Stored items from a collection:
+--

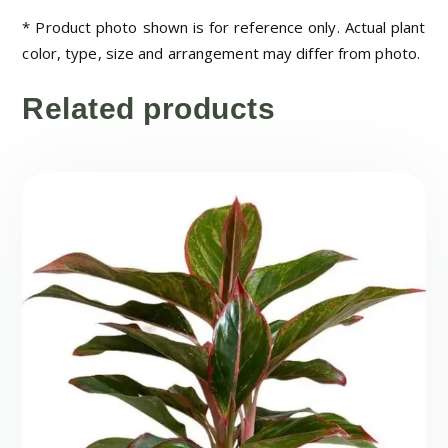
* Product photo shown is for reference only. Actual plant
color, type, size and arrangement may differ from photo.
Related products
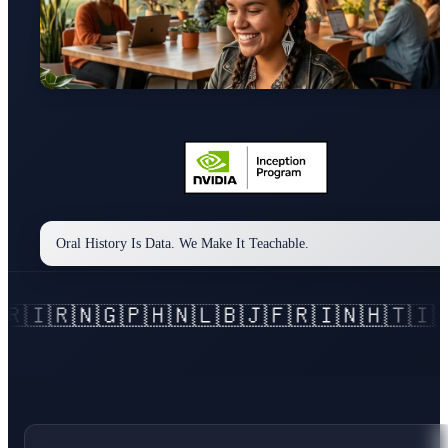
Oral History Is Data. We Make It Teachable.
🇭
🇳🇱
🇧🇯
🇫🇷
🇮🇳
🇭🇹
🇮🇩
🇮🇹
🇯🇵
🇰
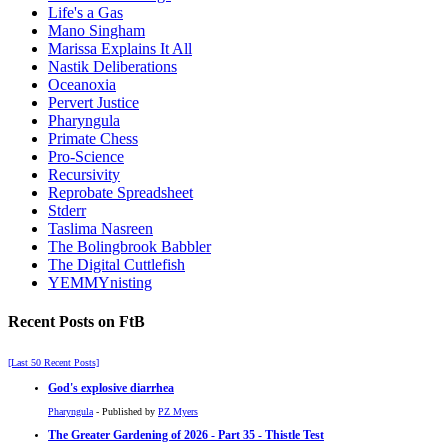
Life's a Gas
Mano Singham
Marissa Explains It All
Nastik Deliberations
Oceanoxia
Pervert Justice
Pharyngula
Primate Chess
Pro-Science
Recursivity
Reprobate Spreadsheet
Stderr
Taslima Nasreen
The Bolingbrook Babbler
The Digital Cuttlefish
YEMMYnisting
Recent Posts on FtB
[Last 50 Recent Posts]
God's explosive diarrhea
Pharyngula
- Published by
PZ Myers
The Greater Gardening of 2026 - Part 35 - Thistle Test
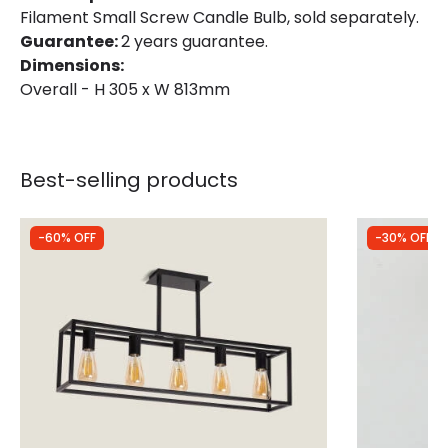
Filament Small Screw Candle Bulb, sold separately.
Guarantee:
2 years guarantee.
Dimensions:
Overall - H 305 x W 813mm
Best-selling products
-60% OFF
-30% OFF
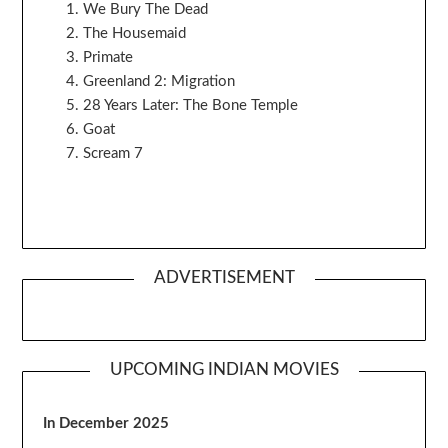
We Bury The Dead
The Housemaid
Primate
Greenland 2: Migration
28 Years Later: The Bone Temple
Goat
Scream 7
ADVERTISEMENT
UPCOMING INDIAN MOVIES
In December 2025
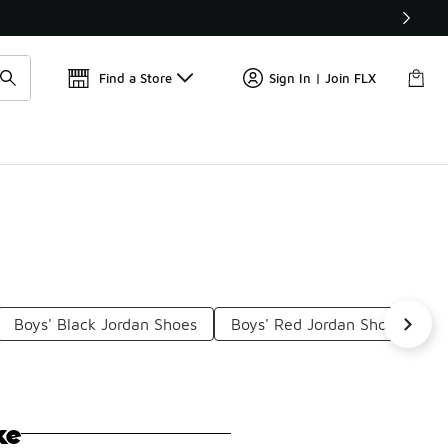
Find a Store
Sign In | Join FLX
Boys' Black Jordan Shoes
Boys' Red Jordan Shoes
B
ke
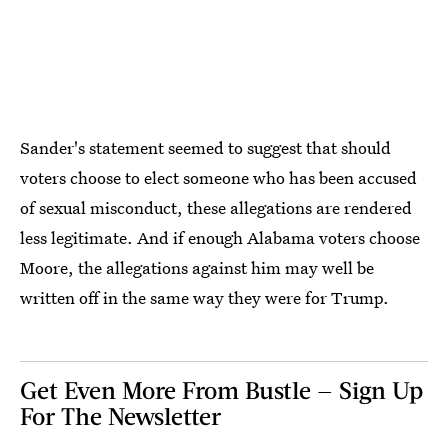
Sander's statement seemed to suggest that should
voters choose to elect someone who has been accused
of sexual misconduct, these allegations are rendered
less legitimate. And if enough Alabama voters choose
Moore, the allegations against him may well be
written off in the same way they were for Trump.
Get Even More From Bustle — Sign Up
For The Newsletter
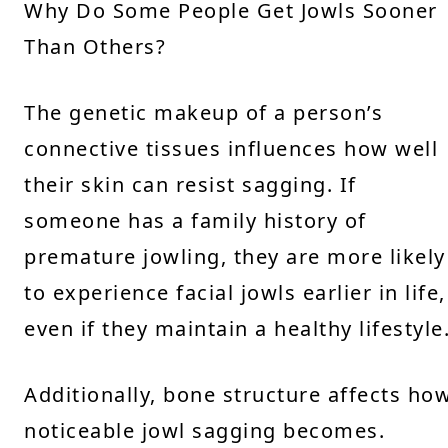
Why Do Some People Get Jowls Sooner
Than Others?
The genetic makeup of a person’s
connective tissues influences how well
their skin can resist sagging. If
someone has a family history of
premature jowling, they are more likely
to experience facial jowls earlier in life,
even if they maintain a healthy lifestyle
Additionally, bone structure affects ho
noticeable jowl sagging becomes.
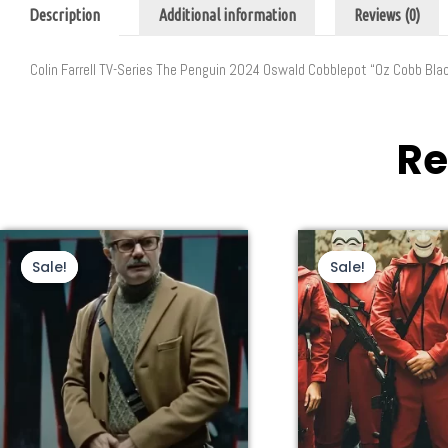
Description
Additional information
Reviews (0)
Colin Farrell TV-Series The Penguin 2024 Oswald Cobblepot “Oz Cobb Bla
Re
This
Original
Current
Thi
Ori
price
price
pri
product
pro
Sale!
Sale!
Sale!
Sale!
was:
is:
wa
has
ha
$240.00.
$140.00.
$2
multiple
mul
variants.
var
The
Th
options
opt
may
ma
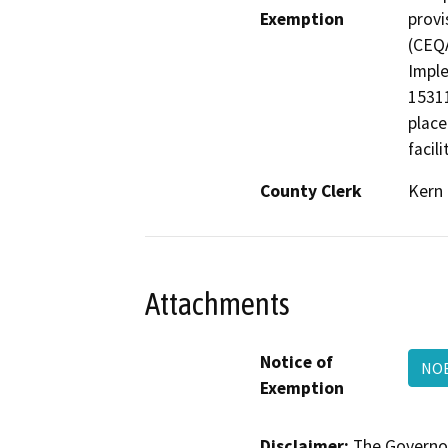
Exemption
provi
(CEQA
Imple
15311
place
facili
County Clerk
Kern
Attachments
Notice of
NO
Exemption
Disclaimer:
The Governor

+--

* _About this task_:
For each line in the records that holds "Sign", show that line as it stands.

* _Answer area_:
Sign In | Join FLX
Get Even More From Bustle — Sign Up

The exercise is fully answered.